For some years, cyber-criminals have been exploiting desktop operating system and software vulnerabilities, leveraging unpatched web browsers with vulnerable add-ons and using human psychology and social engineering tactics to ensnare unsuspecting users into revealing vital information, giving the perpetrators access to systems and networks, or simply acting as a conduit for malware.
Now though, the focus for cyber-threat activity is shifting to an environment that’s even more potentially fruitful: The massive global user base for smartphones and mobile devices. It’s been predicted that smartphones will become the leading target for cyber-criminals within the next 5 years, putting mobile device security at the forefront of the cybersecurity conversation.
Grand Theft Mobile
There are sound economic reasons for this shift. Currently, there are more mobile phone users than desktop computer operators – and an increasing number of these people are relying on their mobile devices to make online payments, and to store and manipulate currency. In fact, analysts at Juniper Research predict a growth in the market for payments made via mobile banking applications to $1.3 trillion worldwide by 2017.
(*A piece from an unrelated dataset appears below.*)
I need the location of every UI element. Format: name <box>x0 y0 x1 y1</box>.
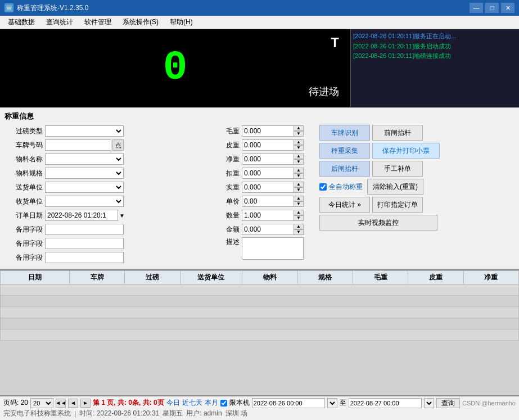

Cyber-criminals are buying into this trend, and recent activities have targeted online banking credentials and user account information, hacked from mobile phones and tablets. In the latest incidents, thieves are using malware strains like Acecard and GM Bot to steal banking details from mobile phones – credentials which may then be sold on for third parties to steal or commit fraudulent acts, or for the original perpetrators to use to siphon funds out of their victims’ accounts at leisure.
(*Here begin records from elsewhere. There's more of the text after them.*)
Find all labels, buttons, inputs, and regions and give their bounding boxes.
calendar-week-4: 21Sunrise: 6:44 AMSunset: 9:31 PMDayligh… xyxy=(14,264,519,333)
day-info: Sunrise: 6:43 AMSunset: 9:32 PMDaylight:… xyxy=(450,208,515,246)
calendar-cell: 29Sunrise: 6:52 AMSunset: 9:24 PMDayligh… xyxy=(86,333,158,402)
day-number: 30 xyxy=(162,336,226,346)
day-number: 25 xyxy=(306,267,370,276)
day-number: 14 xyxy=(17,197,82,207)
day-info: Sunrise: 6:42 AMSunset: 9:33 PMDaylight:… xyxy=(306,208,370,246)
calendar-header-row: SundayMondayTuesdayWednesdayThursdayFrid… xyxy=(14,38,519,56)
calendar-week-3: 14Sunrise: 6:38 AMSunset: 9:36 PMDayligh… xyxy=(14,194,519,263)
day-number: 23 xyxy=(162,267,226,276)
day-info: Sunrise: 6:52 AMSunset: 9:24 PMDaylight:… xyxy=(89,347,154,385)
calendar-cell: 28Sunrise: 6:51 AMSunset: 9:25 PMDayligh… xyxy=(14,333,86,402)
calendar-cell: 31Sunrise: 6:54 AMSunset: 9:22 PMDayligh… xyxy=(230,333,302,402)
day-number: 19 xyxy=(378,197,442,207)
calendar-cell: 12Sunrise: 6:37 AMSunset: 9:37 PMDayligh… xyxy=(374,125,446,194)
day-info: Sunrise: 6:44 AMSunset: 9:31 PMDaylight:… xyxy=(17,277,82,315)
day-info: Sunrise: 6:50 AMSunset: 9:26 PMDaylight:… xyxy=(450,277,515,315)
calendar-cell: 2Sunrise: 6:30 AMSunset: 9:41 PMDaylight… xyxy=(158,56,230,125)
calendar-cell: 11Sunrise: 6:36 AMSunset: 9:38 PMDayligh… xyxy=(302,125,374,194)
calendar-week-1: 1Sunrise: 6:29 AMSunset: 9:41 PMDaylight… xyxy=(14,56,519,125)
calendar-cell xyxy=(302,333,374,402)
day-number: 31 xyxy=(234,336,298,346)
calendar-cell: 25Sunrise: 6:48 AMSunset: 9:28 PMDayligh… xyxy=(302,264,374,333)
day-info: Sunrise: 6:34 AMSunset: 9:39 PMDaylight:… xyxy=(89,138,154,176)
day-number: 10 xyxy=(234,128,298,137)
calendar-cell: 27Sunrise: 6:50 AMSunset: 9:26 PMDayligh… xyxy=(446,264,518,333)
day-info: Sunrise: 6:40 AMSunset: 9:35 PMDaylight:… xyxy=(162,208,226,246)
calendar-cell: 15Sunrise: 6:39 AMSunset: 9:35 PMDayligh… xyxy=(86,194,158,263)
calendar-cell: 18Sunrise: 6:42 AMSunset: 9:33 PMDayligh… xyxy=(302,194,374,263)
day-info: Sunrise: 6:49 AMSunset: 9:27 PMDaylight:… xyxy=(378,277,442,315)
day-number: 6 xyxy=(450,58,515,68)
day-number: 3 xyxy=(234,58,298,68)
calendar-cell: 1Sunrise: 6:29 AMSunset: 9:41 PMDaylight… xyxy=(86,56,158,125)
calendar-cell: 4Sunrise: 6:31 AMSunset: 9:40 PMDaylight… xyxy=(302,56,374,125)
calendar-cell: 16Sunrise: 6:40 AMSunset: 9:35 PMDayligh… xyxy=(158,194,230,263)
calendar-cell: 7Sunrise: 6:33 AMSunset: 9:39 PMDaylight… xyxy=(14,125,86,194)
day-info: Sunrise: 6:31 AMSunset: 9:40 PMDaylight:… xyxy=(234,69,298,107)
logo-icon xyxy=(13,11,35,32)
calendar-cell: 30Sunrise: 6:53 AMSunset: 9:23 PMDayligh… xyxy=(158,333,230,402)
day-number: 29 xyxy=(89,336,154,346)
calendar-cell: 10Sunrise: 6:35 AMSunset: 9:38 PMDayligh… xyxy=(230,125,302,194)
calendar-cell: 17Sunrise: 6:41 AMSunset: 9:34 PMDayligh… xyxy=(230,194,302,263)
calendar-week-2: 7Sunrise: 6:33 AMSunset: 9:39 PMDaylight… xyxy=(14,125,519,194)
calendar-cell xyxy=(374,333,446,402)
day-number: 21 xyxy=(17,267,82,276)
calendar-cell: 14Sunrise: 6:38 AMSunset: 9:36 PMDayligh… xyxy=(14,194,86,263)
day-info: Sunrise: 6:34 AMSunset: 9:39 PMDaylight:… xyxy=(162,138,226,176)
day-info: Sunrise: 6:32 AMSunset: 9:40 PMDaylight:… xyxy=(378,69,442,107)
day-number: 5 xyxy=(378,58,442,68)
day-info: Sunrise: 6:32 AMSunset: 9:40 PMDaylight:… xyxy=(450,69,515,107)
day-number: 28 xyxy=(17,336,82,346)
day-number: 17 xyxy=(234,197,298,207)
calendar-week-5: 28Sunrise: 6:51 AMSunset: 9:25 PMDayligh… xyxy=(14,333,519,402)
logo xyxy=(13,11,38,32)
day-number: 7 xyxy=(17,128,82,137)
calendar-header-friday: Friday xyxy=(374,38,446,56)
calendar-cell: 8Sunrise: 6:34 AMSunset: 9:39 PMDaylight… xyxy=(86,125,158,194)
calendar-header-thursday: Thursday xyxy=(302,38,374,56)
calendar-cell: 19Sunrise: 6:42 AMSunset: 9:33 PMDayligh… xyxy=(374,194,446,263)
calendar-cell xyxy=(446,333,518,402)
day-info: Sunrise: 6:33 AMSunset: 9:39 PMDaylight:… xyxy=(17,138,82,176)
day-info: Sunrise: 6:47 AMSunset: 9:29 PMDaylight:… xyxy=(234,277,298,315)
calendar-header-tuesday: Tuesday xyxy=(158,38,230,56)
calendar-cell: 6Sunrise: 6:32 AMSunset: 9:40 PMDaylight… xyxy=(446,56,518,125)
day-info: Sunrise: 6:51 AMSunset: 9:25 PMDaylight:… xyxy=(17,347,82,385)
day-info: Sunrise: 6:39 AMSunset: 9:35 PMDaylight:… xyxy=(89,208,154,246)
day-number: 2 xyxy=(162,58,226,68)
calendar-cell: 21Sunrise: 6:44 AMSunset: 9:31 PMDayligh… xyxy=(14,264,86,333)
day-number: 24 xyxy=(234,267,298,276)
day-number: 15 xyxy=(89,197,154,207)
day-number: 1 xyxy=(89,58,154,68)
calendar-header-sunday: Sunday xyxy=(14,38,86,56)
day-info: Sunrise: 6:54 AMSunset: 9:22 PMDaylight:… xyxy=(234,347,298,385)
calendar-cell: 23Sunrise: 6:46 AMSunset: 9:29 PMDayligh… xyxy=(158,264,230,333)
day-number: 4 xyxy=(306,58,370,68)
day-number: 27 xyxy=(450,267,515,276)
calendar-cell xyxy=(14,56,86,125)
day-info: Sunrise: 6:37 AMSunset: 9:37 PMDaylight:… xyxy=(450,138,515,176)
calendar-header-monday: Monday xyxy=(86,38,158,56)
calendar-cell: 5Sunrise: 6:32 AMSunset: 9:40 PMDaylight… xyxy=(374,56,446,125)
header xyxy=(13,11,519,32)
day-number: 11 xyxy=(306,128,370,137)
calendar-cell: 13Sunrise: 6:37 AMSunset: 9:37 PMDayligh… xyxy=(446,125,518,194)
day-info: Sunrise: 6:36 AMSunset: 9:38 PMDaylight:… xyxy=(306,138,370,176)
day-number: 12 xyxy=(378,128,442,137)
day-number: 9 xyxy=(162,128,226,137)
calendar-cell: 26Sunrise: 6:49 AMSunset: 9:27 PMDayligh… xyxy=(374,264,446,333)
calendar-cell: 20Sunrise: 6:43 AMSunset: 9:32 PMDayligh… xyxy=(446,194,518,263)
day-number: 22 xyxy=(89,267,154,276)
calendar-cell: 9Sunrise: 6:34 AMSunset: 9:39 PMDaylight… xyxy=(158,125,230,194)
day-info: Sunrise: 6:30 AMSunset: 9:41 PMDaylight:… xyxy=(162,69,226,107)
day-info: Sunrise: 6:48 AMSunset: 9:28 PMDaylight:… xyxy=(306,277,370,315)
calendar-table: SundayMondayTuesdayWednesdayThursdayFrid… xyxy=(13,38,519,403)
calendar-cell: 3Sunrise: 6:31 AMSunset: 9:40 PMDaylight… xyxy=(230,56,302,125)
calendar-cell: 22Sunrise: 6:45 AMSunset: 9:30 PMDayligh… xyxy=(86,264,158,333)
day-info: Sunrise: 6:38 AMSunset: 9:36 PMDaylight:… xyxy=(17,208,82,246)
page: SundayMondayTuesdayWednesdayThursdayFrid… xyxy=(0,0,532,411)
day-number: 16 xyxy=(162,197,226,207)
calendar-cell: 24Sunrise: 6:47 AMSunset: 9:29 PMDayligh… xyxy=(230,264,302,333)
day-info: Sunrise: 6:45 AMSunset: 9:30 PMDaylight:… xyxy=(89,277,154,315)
It’s part of an ongoing campaign targeting the financial services industry – and gaining access to financial information via infected mobile devices is a major element in its success.
Stealing money directly from the accounts of hacked users is just one lucrative avenue making cyber-crime against mobile devices a value proposition for the perpetrators. General information and leverage are also high-value commodities – and for this reason the range of online services and web resources to which mobile users subscribe also form a target.
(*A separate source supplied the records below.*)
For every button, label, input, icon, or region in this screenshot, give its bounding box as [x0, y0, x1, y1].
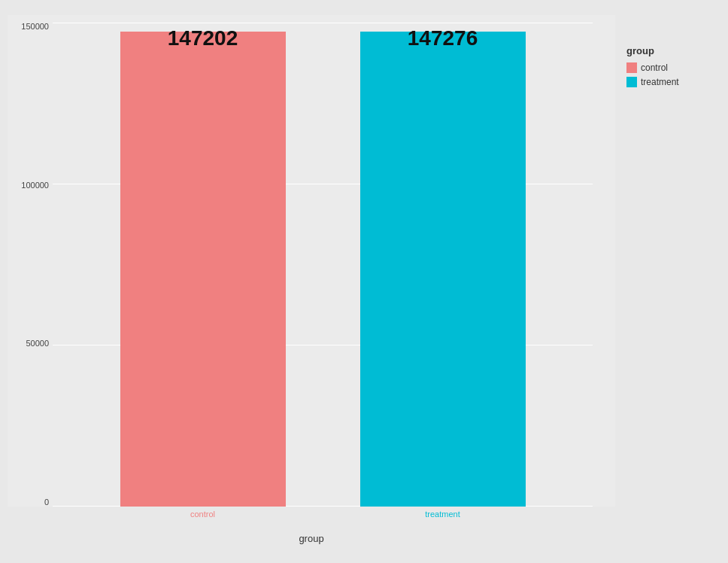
x-tick-group-treatment: treatment	[360, 510, 526, 519]
plot-area: 150000 100000 50000 0 147202 147276	[8, 15, 615, 507]
bar-label-control: 147202	[120, 26, 286, 50]
y-tick-100000: 100000	[21, 181, 49, 190]
y-tick-50000: 50000	[26, 339, 49, 348]
legend: group control treatment	[615, 38, 713, 548]
legend-title: group	[626, 45, 713, 56]
legend-label-control: control	[641, 62, 668, 73]
x-tick-group-control: control	[120, 510, 286, 519]
legend-swatch-control	[626, 62, 637, 73]
legend-item-control: control	[626, 62, 713, 73]
x-tick-control: control	[190, 510, 215, 519]
y-tick-150000: 150000	[21, 23, 49, 31]
legend-label-treatment: treatment	[641, 77, 679, 87]
bar-treatment	[360, 32, 526, 507]
chart-container: n 150000 100000 50000 0	[0, 0, 728, 563]
chart-area: n 150000 100000 50000 0	[8, 15, 615, 548]
legend-item-treatment: treatment	[626, 77, 713, 87]
bar-group-treatment: 147276	[360, 23, 526, 507]
legend-swatch-treatment	[626, 77, 637, 87]
bar-control	[120, 32, 286, 507]
x-axis-label-container: group	[8, 529, 615, 548]
x-axis-ticks: control treatment	[8, 507, 615, 529]
y-axis: 150000 100000 50000 0	[8, 23, 53, 507]
y-tick-0: 0	[44, 498, 49, 507]
bars-wrapper: 147202 147276	[53, 23, 593, 507]
x-tick-treatment: treatment	[425, 510, 460, 519]
x-tick-area: control treatment	[53, 510, 593, 519]
bar-group-control: 147202	[120, 23, 286, 507]
x-axis-label: group	[299, 533, 323, 544]
bar-label-treatment: 147276	[360, 26, 526, 50]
Cloud storage facilities, document creation platforms, video and image-sharing web sites can become a source of trade secrets, confidential data or intellectual property for any hacker who steals the credentials of a subscriber, or manages to intercept the data connection between a user and the service platform. And unsecured email messages, compromising photographs, or off the cuff remarks on social media may be intercepted and used to extort money, or leaked publicly, to cause embarrassment.
Malware with Many Faces
Perpetrators now enjoy a wider range of weapons to wage their campaigns on the mobile realm. In the early days, malware attacks were pretty much restricted to devices using open operating platforms like Windows Mobile, or the Symbian OS interface. This was largely a consequence of major equipment manufacturers throwing the field open for third-party programmers to contribute code and applications to help round out their portfolios.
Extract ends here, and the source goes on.